People v Holly |
2025 NY Slip Op 50448(U) |
Decided on April 7, 2025 |
Criminal Court Of The City Of New York, New York County |
Brown, J. |
Published by New York State Law Reporting Bureau pursuant to Judiciary Law § 431. |
This opinion is uncorrected and will not be published in the printed Official Reports. |
The People of the State of New York,
against Quashawn Holly, Defendant. |
Quashawn Holly, hereinafter "defendant," is charged with Assault in the Third Degree (PL § 120.00[1]), a class A misdemeanor, and various related charges. By Notice of Motion to Dismiss, dated March 13, 2025, the defense challenges the validity of the People's Certificate of Compliance (COC) and seeks dismissal pursuant to CPL § 30.30. By motion dated March 28, 2025, the People oppose.
Upon review of the submissions, the Court file and relevant legal authority, this court finds that the People's COC and supplemental COC (SCOC) are INVALID, and thus, the People's accompanying Certificates of Readiness (CORs) are ILLUSORY. As there are more than 90 days chargeable to the People, the defendant's motion to dismiss is hereby GRANTED.

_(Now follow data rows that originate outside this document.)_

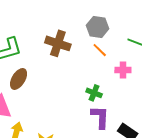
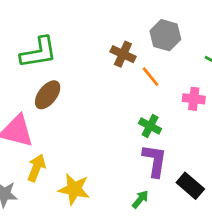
brown cross: (58, 43) -> (123, 54), moved, size x0.7
orange line: (100, 50) -> (151, 77), moved

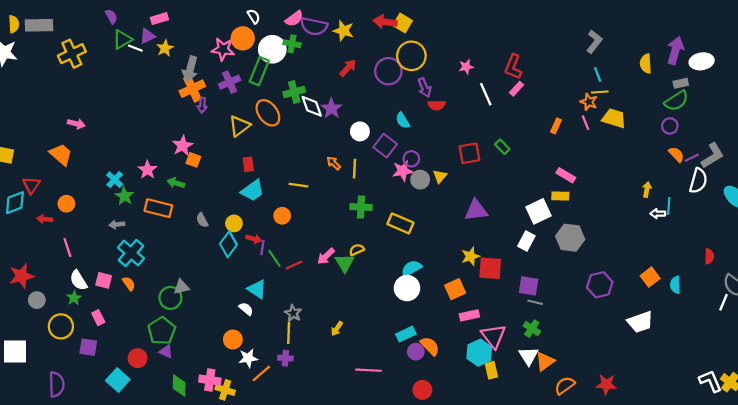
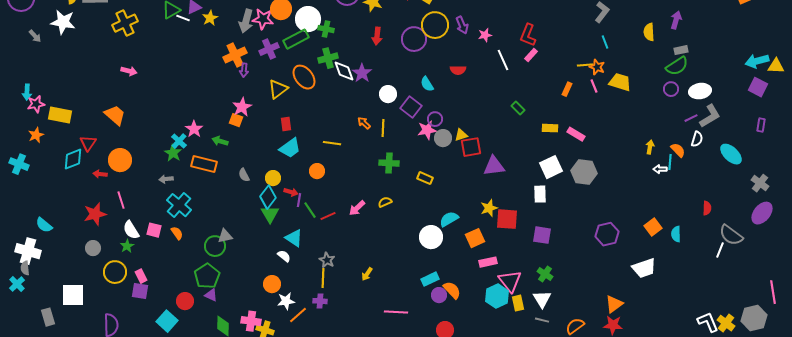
green cross: (292, 44) -> (326, 29), moved
purple arrow: (675, 50) -> (676, 20), size x0.7
white ellipse: (702, 61) -> (700, 91), moved
red arrow: (348, 68) -> (377, 36), turned 144
gray arrow: (190, 69) -> (246, 21), moved
green rectangle: (259, 71) -> (296, 39), turned 40
purple arrow: (425, 88) -> (462, 25), moved
yellow line: (600, 92) -> (585, 65), moved
pink arrow: (76, 124) -> (129, 71), moved
pink star: (182, 146) -> (242, 107), moved
red square: (469, 153) -> (471, 147), moved
orange semicircle: (676, 154) -> (678, 150), moved
yellow triangle: (440, 176) -> (461, 135), turned 32
cyan cross: (115, 180) -> (179, 141), moved
white semicircle: (698, 181) -> (697, 139), size x0.7
yellow rectangle: (560, 196) -> (550, 128), moved
orange circle: (66, 204) -> (120, 160), size x1.5
yellow rectangle: (400, 223) -> (425, 178), size x0.7
gray hexagon: (570, 238) -> (584, 172), moved
white rectangle: (526, 241) -> (540, 194), turned -30
green triangle: (345, 263) -> (270, 214), moved
cyan semicircle: (411, 268) -> (449, 219), moved
red star: (21, 276) -> (95, 214), moved
gray line: (535, 302) -> (542, 320), moved
pink rectangle: (98, 318) -> (141, 276), moved
orange triangle: (545, 361) -> (614, 304), moved
yellow rectangle: (491, 370) -> (518, 303), moved

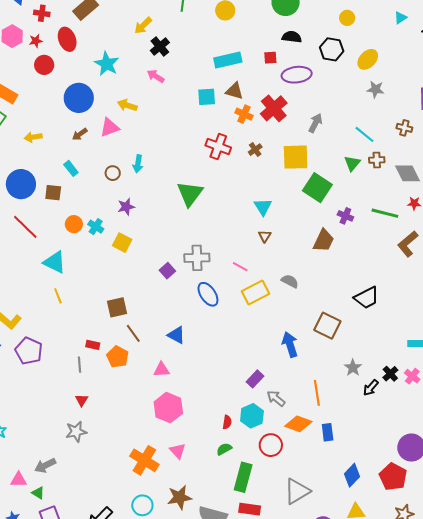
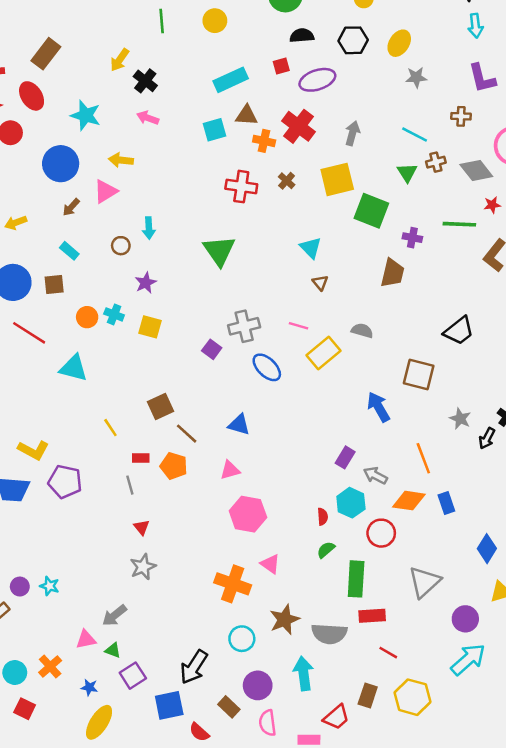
yellow line: (58, 296) -> (110, 428), moved

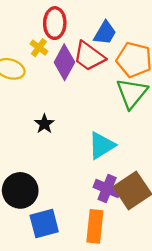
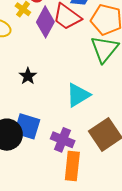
purple cross: (107, 188) -> (63, 140), moved
blue square: (44, 224) -> (27, 126), moved, turned 32

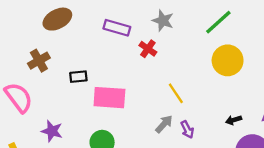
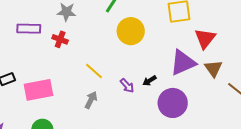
purple arrow: (187, 130) -> (127, 86), moved

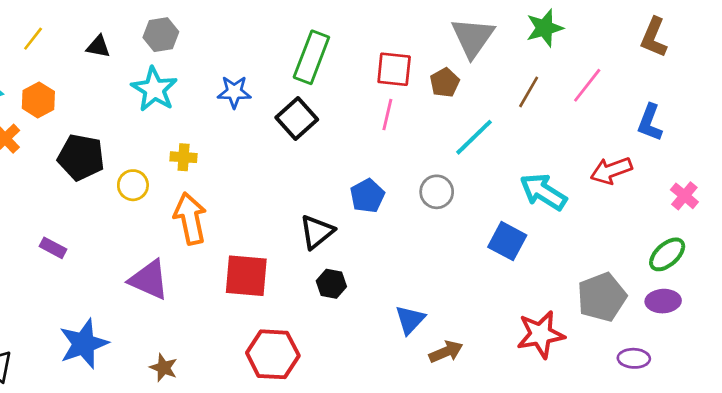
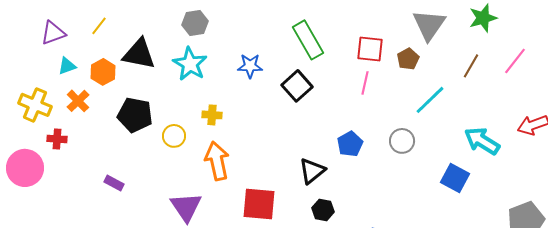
black triangle: (98, 47) -> (139, 54), moved, size x1.8
green rectangle: (311, 57) -> (308, 40), turned -51
purple triangle: (149, 280) -> (186, 207), turned 32

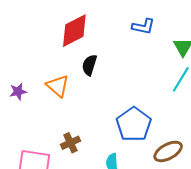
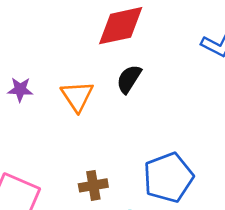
brown cross: (70, 143) -> (93, 185), moved

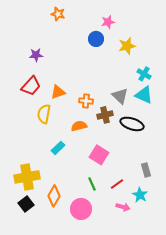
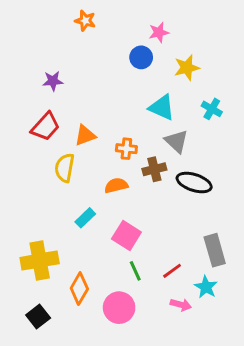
cyan triangle: (144, 95) -> (162, 107), moved
pink square: (99, 155) -> (126, 235), moved
gray rectangle: (146, 170) -> (215, 250), size x1.5
black square: (26, 204) -> (38, 316), moved

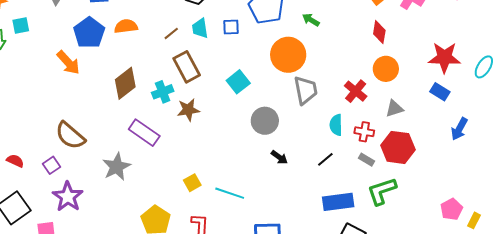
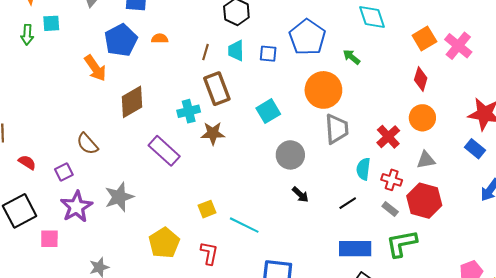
orange semicircle: (126, 26) -> (160, 38), size x0.7
brown line: (171, 33) -> (206, 52), turned -42
brown diamond: (125, 83) -> (132, 102), moved
brown semicircle: (70, 136) -> (87, 144), size x0.7
gray star: (117, 167) -> (119, 197), moved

This case was filed, and the defendant was arraigned on November 12, 2024. The defendant was released on his own recognizance, and the case was adjourned to December 17, 2024.

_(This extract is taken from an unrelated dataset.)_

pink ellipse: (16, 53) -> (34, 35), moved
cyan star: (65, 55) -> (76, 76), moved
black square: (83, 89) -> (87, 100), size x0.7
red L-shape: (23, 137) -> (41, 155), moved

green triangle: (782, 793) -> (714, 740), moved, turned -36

On December 17, 2024, the People did not have a supporting deposition, and the case was adjourned to February 13, 2025, for a supporting deposition. On January 23, 2025, off-calendar, the People served and filed a superseding information, along with a supporting deposition, a COC, Certificate of Readiness (COR), an Automatic Discovery Form (ADF), and an Affidavit of Service. On January 24, 2025, the People served and filed SCOC for a Parks Department Response letter, which they indicate did not exist at the time of their initial COC, along with a restatement of readiness and an updated discovery list.

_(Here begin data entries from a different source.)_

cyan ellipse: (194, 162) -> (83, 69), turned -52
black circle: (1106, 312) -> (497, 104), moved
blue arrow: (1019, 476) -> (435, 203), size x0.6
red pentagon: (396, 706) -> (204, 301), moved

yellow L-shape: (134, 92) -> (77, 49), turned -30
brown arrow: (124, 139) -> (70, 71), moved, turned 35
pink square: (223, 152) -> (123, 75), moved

At the court date on February 13, 2025, the accusatory instrument was deemed an information, and the People stated that they were ready for trial. The defense indicated that certain items of discovery were missing, and the instant motion schedule was set. The case was adjourned to April 7, 2025, for a decision.
On February 14, 2025, off-calendar, the defense emailed the People several items they believed were missing from discovery. On February 18, 2024, the prosecution replied via email indicating that they had inadvertently forgotten to disclose witness contact information, body-worn camera (BWC) footage, BWC metadata, and evidence audit logs. That same day, the People disclosed those missing items and served and filed a SCOC and restatement of readiness for those items.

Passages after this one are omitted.